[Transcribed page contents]
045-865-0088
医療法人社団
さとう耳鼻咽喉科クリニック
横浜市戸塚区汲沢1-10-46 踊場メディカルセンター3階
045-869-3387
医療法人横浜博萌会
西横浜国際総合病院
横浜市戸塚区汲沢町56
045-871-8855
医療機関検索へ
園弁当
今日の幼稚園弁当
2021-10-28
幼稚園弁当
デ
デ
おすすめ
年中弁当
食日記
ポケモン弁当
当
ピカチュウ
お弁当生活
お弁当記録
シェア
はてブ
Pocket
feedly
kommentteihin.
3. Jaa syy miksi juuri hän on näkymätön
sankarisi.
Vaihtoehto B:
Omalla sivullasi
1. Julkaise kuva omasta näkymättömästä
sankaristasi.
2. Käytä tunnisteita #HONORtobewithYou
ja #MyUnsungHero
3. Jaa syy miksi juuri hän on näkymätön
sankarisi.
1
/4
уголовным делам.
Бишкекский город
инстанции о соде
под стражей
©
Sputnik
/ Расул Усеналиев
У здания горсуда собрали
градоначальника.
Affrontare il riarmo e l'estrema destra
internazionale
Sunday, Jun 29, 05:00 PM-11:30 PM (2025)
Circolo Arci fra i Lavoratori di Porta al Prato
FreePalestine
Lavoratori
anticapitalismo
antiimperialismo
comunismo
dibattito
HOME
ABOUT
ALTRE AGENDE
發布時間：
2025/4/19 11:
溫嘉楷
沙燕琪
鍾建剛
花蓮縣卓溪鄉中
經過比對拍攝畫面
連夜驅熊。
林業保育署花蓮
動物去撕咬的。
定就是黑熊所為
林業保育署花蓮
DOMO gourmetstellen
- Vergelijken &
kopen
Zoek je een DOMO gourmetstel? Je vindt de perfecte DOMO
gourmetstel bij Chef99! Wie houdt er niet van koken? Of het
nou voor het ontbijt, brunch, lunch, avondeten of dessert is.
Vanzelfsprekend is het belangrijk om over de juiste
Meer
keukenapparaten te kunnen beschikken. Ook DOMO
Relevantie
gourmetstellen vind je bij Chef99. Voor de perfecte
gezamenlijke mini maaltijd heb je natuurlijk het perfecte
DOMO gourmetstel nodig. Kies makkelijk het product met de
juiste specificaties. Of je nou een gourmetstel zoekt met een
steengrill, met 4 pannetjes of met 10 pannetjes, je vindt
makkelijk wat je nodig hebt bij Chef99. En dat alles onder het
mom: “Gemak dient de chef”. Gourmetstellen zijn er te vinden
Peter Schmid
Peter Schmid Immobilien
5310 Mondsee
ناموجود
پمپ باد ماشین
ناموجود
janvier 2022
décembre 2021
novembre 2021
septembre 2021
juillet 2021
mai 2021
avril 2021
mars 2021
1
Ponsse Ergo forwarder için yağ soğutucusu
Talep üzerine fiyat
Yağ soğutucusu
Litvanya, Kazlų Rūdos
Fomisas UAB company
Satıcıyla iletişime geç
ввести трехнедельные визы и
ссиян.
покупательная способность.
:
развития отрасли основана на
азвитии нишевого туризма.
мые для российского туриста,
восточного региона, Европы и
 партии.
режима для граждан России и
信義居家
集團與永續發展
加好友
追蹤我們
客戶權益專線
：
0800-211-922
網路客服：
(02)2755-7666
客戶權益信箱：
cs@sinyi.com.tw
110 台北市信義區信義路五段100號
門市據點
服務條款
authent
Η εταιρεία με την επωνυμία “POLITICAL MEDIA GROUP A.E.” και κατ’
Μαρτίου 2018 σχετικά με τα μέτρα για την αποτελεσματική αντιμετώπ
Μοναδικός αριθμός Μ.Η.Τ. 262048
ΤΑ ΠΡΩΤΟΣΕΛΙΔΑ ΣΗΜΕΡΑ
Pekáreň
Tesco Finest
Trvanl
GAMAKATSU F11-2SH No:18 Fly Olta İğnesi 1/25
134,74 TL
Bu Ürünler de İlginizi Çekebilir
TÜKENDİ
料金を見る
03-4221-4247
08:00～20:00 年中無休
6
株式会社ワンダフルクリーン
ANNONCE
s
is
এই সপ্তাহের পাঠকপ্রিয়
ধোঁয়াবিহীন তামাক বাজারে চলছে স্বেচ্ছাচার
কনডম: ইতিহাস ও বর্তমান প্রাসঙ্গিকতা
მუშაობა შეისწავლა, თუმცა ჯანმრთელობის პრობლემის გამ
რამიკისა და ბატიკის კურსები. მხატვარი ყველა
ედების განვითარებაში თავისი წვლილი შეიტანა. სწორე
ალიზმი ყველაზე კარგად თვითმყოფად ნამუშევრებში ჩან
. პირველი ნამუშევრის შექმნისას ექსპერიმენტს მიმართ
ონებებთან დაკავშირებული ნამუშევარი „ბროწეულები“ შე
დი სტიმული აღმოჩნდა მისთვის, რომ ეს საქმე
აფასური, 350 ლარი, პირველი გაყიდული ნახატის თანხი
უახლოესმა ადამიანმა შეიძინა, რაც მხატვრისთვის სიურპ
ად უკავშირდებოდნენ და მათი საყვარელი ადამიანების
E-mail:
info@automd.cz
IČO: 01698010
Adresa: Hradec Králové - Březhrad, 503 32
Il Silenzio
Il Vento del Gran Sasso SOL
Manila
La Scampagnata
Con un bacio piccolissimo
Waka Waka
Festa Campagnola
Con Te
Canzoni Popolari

-- Exercise goal --
Would you set the entries down again, exactly as they were written?

-- Solution to this exercise --
045-865-0088
医療法人社団
さとう耳鼻咽喉科クリニック
横浜市戸塚区汲沢1-10-46 踊場メディカルセンター3階
045-869-3387
医療法人横浜博萌会
西横浜国際総合病院
横浜市戸塚区汲沢町56
045-871-8855
医療機関検索へ
園弁当
今日の幼稚園弁当
2021-10-28
幼稚園弁当
デ
デ
おすすめ
年中弁当
食日記
ポケモン弁当
当
ピカチュウ
お弁当生活
お弁当記録
シェア
はてブ
Pocket
feedly
kommentteihin.
3. Jaa syy miksi juuri hän on näkymätön
sankarisi.
Vaihtoehto B:
Omalla sivullasi
1. Julkaise kuva omasta näkymättömästä
sankaristasi.
2. Käytä tunnisteita #HONORtobewithYou
ja #MyUnsungHero
3. Jaa syy miksi juuri hän on näkymätön
sankarisi.
1
/4
уголовным делам.
Бишкекский город
инстанции о соде
под стражей
©
Sputnik
/ Расул Усеналиев
У здания горсуда собрали
градоначальника.
Affrontare il riarmo e l'estrema destra
internazionale
Sunday, Jun 29, 05:00 PM-11:30 PM (2025)
Circolo Arci fra i Lavoratori di Porta al Prato
FreePalestine
Lavoratori
anticapitalismo
antiimperialismo
comunismo
dibattito
HOME
ABOUT
ALTRE AGENDE
發布時間：
2025/4/19 11:
溫嘉楷
沙燕琪
鍾建剛
花蓮縣卓溪鄉中
經過比對拍攝畫面
連夜驅熊。
林業保育署花蓮
動物去撕咬的。
定就是黑熊所為
林業保育署花蓮
DOMO gourmetstellen
- Vergelijken &
kopen
Zoek je een DOMO gourmetstel? Je vindt de perfecte DOMO
gourmetstel bij Chef99! Wie houdt er niet van koken? Of het
nou voor het ontbijt, brunch, lunch, avondeten of dessert is.
Vanzelfsprekend is het belangrijk om over de juiste
Meer
keukenapparaten te kunnen beschikken. Ook DOMO
Relevantie
gourmetstellen vind je bij Chef99. Voor de perfecte
gezamenlijke mini maaltijd heb je natuurlijk het perfecte
DOMO gourmetstel nodig. Kies makkelijk het product met de
juiste specificaties. Of je nou een gourmetstel zoekt met een
steengrill, met 4 pannetjes of met 10 pannetjes, je vindt
makkelijk wat je nodig hebt bij Chef99. En dat alles onder het
mom: “Gemak dient de chef”. Gourmetstellen zijn er te vinden
Peter Schmid
Peter Schmid Immobilien
5310 Mondsee
ناموجود
پمپ باد ماشین
ناموجود
janvier 2022
décembre 2021
novembre 2021
septembre 2021
juillet 2021
mai 2021
avril 2021
mars 2021
1
Ponsse Ergo forwarder için yağ soğutucusu
Talep üzerine fiyat
Yağ soğutucusu
Litvanya, Kazlų Rūdos
Fomisas UAB company
Satıcıyla iletişime geç
ввести трехнедельные визы и
ссиян.
покупательная способность.
:
развития отрасли основана на
азвитии нишевого туризма.
мые для российского туриста,
восточного региона, Европы и
 партии.
режима для граждан России и
信義居家
集團與永續發展
加好友
追蹤我們
客戶權益專線
：
0800-211-922
網路客服：
(02)2755-7666
客戶權益信箱：
cs@sinyi.com.tw
110 台北市信義區信義路五段100號
門市據點
服務條款
authent
Η εταιρεία με την επωνυμία “POLITICAL MEDIA GROUP A.E.” και κατ’
Μαρτίου 2018 σχετικά με τα μέτρα για την αποτελεσματική αντιμετώπ
Μοναδικός αριθμός Μ.Η.Τ. 262048
ΤΑ ΠΡΩΤΟΣΕΛΙΔΑ ΣΗΜΕΡΑ
Pekáreň
Tesco Finest
Trvanl
GAMAKATSU F11-2SH No:18 Fly Olta İğnesi 1/25
134,74 TL
Bu Ürünler de İlginizi Çekebilir
TÜKENDİ
料金を見る
03-4221-4247
08:00～20:00 年中無休
6
株式会社ワンダフルクリーン
ANNONCE
s
is
এই সপ্তাহের পাঠকপ্রিয়
ধোঁয়াবিহীন তামাক বাজারে চলছে স্বেচ্ছাচার
কনডম: ইতিহাস ও বর্তমান প্রাসঙ্গিকতা
მუშაობა შეისწავლა, თუმცა ჯანმრთელობის პრობლემის გამ
რამიკისა და ბატიკის კურსები. მხატვარი ყველა
ედების განვითარებაში თავისი წვლილი შეიტანა. სწორე
ალიზმი ყველაზე კარგად თვითმყოფად ნამუშევრებში ჩან
. პირველი ნამუშევრის შექმნისას ექსპერიმენტს მიმართ
ონებებთან დაკავშირებული ნამუშევარი „ბროწეულები“ შე
დი სტიმული აღმოჩნდა მისთვის, რომ ეს საქმე
აფასური, 350 ლარი, პირველი გაყიდული ნახატის თანხი
უახლოესმა ადამიანმა შეიძინა, რაც მხატვრისთვის სიურპ
ად უკავშირდებოდნენ და მათი საყვარელი ადამიანების
E-mail:
info@automd.cz
IČO: 01698010
Adresa: Hradec Králové - Březhrad, 503 32
Il Silenzio
Il Vento del Gran Sasso SOL
Manila
La Scampagnata
Con un bacio piccolissimo
Waka Waka
Festa Campagnola
Con Te
Canzoni Popolari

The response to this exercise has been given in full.